Rahmetli Bölükbaşı gibi "Başak çok ama evin yok" demek zorunda kaldık. Neden mitinglerdeki kalabalıklar oya -Millet İttifakı'na- yansımadı? 1- CHP'nin Muharrem İnce'yi çıkarması hataydı. Cezaevindeki terör yandaşı HDP'nin eski genel başkanını ziyareti daha büyük hataydı. Akabinde "kazanırsam, HDP'li başkan yardımcısı alırım" demesi tuz biber oldu. Şimdiye kadar seçimlere katılmayan ve AKP'den uzak duran seçmeni bir kez daha düşünmeye sevk etti. İnanın 2. tura da kalsa İnce kazanamazdı. 2- İşte bu yüzden Erdoğan 2. tura kalacaksa Akşener'in değil İnce'nin kalması için çabaladı. İnce'nin eşiyle birlikte market alış verişi yapması ve bunu sadece Anadolu Ajansı'nın çekip servise koyması algı operasyonu değil de nedir? AA/Anadolu Ajansı ve TRT'ye kızan İnce market alış verişini haber vermese AA nereden bilecekti? AA da Erdoğan'dan habersiz çekim yapıp servis edebilir miydi? Böylelikle İnce'nin kendini İsveç Başbakanı yerine koymasını, halkın içinde halkla beraber olma algısını yarattı. Biliyorsunuz Olof Palme de halkın içindeydi. 28 Şubat 1986'da eşiyle gittiği sinemadan dönerken katledildi. PKK'nın yaptığı iddia edilse de fail meçhul kaldı. 3- Terör yandaşı ve uzantısı HDP'yi Millet İttifakı'na istemeyen Akşener'di. Bu deneyimi Erdal İnönü'nün 1991 seçimlerinde HEP'le ittifakından zarar görüldüğünü bilen Kılıçdaroğlu da bir yerde istemiyordu.
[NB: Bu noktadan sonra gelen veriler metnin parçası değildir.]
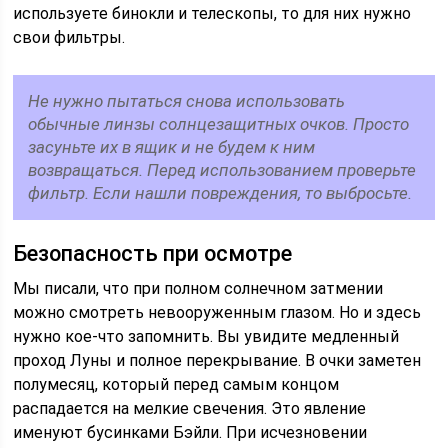
используете бинокли и телескопы, то для них нужно
свои фильтры.
Не нужно пытаться снова использовать
обычные линзы солнцезащитных очков. Просто
засуньте их в ящик и не будем к ним
возвращаться. Перед использованием проверьте
фильтр. Если нашли повреждения, то выбросьте.
Безопасность при осмотре
Мы писали, что при полном солнечном затмении
можно смотреть невооруженным глазом. Но и здесь
нужно кое-что запомнить. Вы увидите медленный
проход Луны и полное перекрывание. В очки заметен
полумесяц, который перед самым концом
распадается на мелкие свечения. Это явление
именуют бусинками Бэйли. При исчезновении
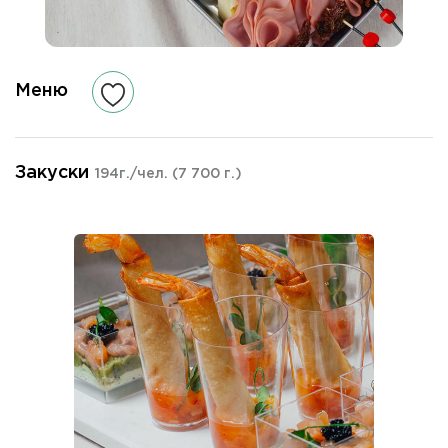
Меню
Закуски
194г./чел.
(7 700 г.)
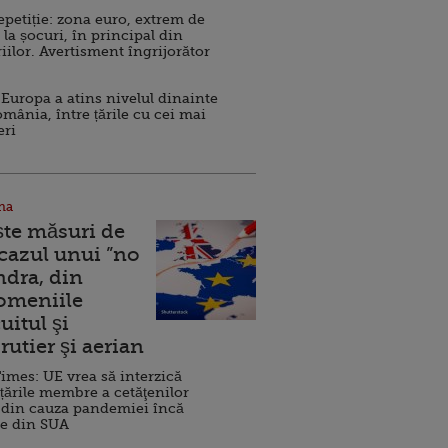
repetiție: zona euro, extrem de
 la șocuri, în principal din
iilor. Avertisment îngrijorător
Europa a atins nivelul dinainte
omânia, între țările cu cei mai
eri
na
ște măsuri de
 cazul unui ”no
ndra, din
Domeniile
uitul şi
rutier şi aerian
imes: UE vrea să interzică
 țările membre a cetăţenilor
 din cauza pandemiei încă
ve din SUA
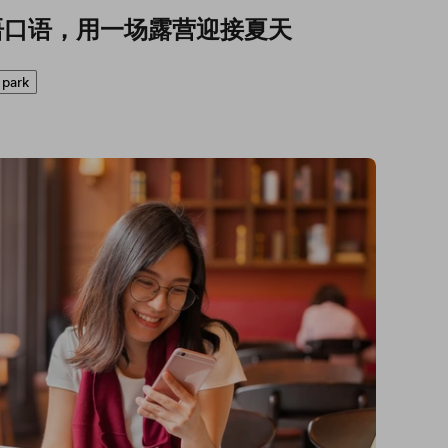
语口语，用一场露营迎接夏天
 park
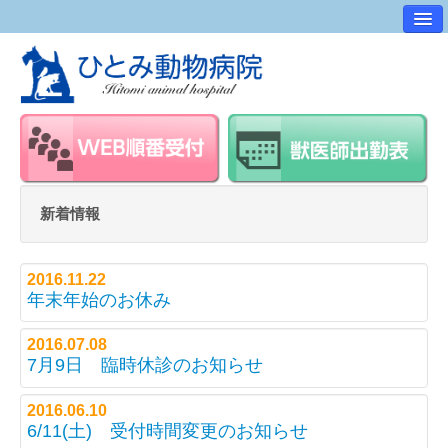
病院案内
交通アクセス
ワンポイントアドバイス
スタッフ紹介
求人・採用情報
新着情報
スタッフルーム
2016.11.22
年末年始のお休み
2016.07.08
7月9日 臨時休診のお知らせ
2016.06.10
6/11(土) 受付時間変更のお知らせ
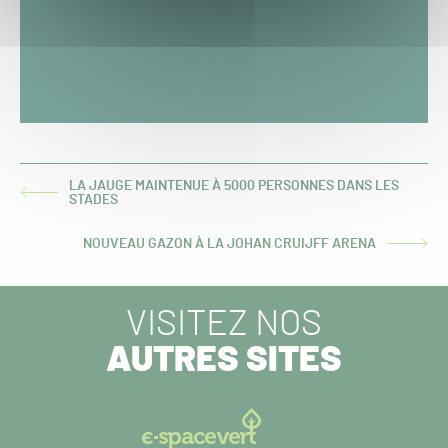
LA JAUGE MAINTENUE À 5000 PERSONNES DANS LES
ARTICLE
STADES
PRÉCÉDENT :
NOUVEAU GAZON À LA JOHAN CRUIJFF ARENA
ARTICLE
SUIVANT :
VISITEZ NOS
AUTRES SITES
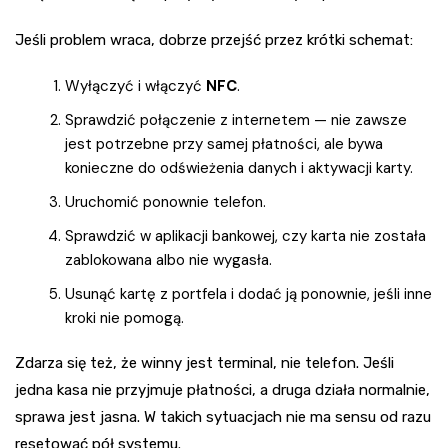
Jeśli problem wraca, dobrze przejść przez krótki schemat:
Wyłączyć i włączyć
NFC
.
Sprawdzić połączenie z internetem — nie zawsze
jest potrzebne przy samej płatności, ale bywa
konieczne do odświeżenia danych i aktywacji karty.
Uruchomić ponownie telefon.
Sprawdzić w aplikacji bankowej, czy karta nie została
zablokowana albo nie wygasła.
Usunąć kartę z portfela i dodać ją ponownie, jeśli inne
kroki nie pomogą.
Zdarza się też, że winny jest terminal, nie telefon. Jeśli
jedna kasa nie przyjmuje płatności, a druga działa normalnie,
sprawa jest jasna. W takich sytuacjach nie ma sensu od razu
resetować pół systemu.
Sözde tarafsız gazetecilik yapan İsmail Küçükkaya ve Fatih Portakal'ın rating uğruna böyle hassas konuyu "Neden HDP'yi de Millet İttifakı'na dahil etmediniz?" diye ısrarlı soruları Akşener'i de -Kürt kardeşlerimiz- söylemine mecbur etti. Bunları da Erdoğan, daha önce yaptıklarını unutup hem İnce hem Akşener'in aleyhine iyi işleyerek, algı operasyonunu gerçekleştirdi. Akşener ve İnce terörle mücadele edeceklerini, Çiller benzeri -bu terör ya bitecek/ya bitecek- şeklinde söylemde bulunamadılar. Bu nedenle kararsız ve AKP'den soğuyan seçmen İnce'nin mitinglerini doldursa da "seçim 2. tura kalsa da nasılsa Erdoğan alacak. Hemen bitirelim" düşüncesiyle Erdoğan'a oy verdi. Bu da Erdoğan'ın oyunun AKP'den çok fazla olmasını sağladı.

Bu seçim 5 yıl gider mi? Zor Burhan abi zor!? Ekonomik krizin 2019 Mart seçimlerine kadar aşılması mümkün görülmüyor. Muhalefet iyi çalışırsa yeni bir erken genel seçim mutlaka gündeme gelecektir."